Non-convergence of Conditional Autoregressive model

marcodena · August 6, 2017, 6:15pm

Dear community,
I’m trying to implement a model described in this paper http://onlinelibrary.wiley.com/doi/10.1002/1097-0258(20000915/30)19:17/18<2421::AID-SIM579>3.0.CO;2-C/full#references.

I’m using this model to fit 26 discrete variables (y), with an offset, and a spatial effect component. Refer to equation (1) of the paper and equation (7) and (8). The relative code is:

class CAR3(distribution.Continuous):
"""
Conditional Autoregressive (CAR) with 2nd order neighbors
"""

def __init__(self, adjacency, tau, rho, adjacency2, rho2, *args, **kwargs):
    super(CAR3, self).__init__(*args, **kwargs)
    n, m = adjacency.shape
    self.n = n

    adjacency_sparse = scipy.sparse.csr_matrix(adjacency)
    self.adjacency = theano.sparse.as_sparse_variable(adjacency_sparse)
    adjacency_sparse2 = scipy.sparse.csr_matrix(adjacency2)
    self.adjacency2 = theano.sparse.as_sparse_variable(adjacency_sparse2)

    self.n_neighbors = tt.as_tensor_variable(adjacency.sum(1))
    self.n_neighbors2 = tt.as_tensor_variable(adjacency2.sum(1))
    self.mean = tt.zeros(n)
    self.median = self.mean
    self.tau = tt.as_tensor_variable(tau)
    self.rho = tt.as_tensor_variable(rho)
    self.rho2 = tt.as_tensor_variable(rho2)


with open('dataset.pkl', "rb") as input_file:
    y = pickle.load(input_file)
    offset = pickle.load(input_file)
    adjacency = pickle.load(input_file)
    adjacency2 = pickle.load(input_file)

with pm.Model() as pooled_model:
    b0 = pm.Normal('intercept', mu=0, tau=0.001)

    rho = pm.Uniform('rho', 0, 1)
    rho2 = pm.Uniform('rho2', 0, 1)
    tau = pm.Gamma('tau', alpha=0.001, beta=0.001)
    mu_phi = CAR3('mu_phi', adjacency=adjacency, rho=rho, adjacency2=adjacency2, rho2=rho2, tau=tau, shape=len(y))
    phi2 = pm.Deterministic('phi', mu_phi - tt.mean(mu_phi))

    mu = tt.exp(b0 + phi2  + tt.log(offset))

    ncrimes = pm.Poisson('ncrimes', mu=mu, observed=y)

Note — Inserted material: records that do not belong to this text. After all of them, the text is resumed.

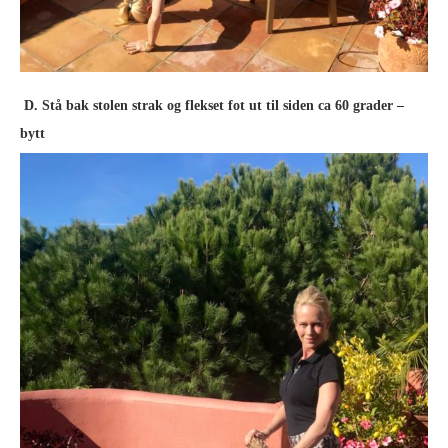
D. Stå bak stolen strak og flekset fot ut til siden ca 60 grader –
bytt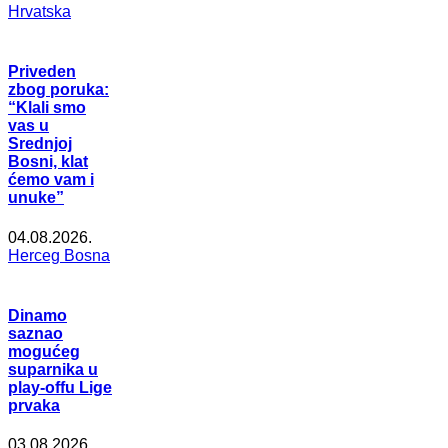
Hrvatska
Priveden
zbog poruka:
“Klali smo
vas u
Srednjoj
Bosni, klat
ćemo vam i
unuke”
04.08.2026.
Herceg Bosna
Dinamo
saznao
mogućeg
suparnika u
play-offu Lige
prvaka
03.08.2026.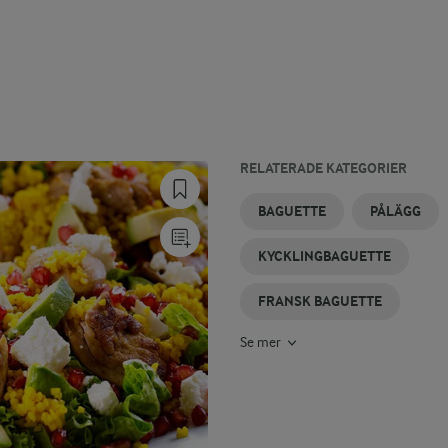
RELATERADE KATEGORIER
VITLÖKSBAGUETTE
KYCKLINGPÅLÄGG
PÅLÄGGSKORV
VEGETARISK
BAGUETTE
FYLLD
BAGUETTE
PÅLÄGG
PÅLÄGG
I UGN
BAGUETTE
KYCKLINGBAGUETTE
FRANSK BAGUETTE
Se mer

    pooled_trace = pm.sample(3000, njobs=3, tune=5000)  # , , tune=1000

    plot_traces(pooled_trace)

My traces are very weird and I have these warnings

UserWarning: The acceptance probability in chain 1 does not match the target. It is 0.0537608781563, but should be close to 0.8. Try to increase the number of tuning steps.
UserWarning: Chain 0 reached the maximum tree depth. Increase max_treedepth, increase target_accept or reparameterize.

Dataset: https://www.dropbox.com/s/a3h1iz02ehqbze0/dataset.pkl?dl=0

Am I doing something very wrong? I am not an expert of reparametrization: is there a way to do it? Do you have any suggestions?

I’m using advi+adapt_diag and the latest version of pymc3

aseyboldt · August 6, 2017, 6:44pm

Could you post the whole definition of CAR3? Also, pickle is not a good way to share data. If I open a malicious pickle file it could execute arbitrary code on my machine.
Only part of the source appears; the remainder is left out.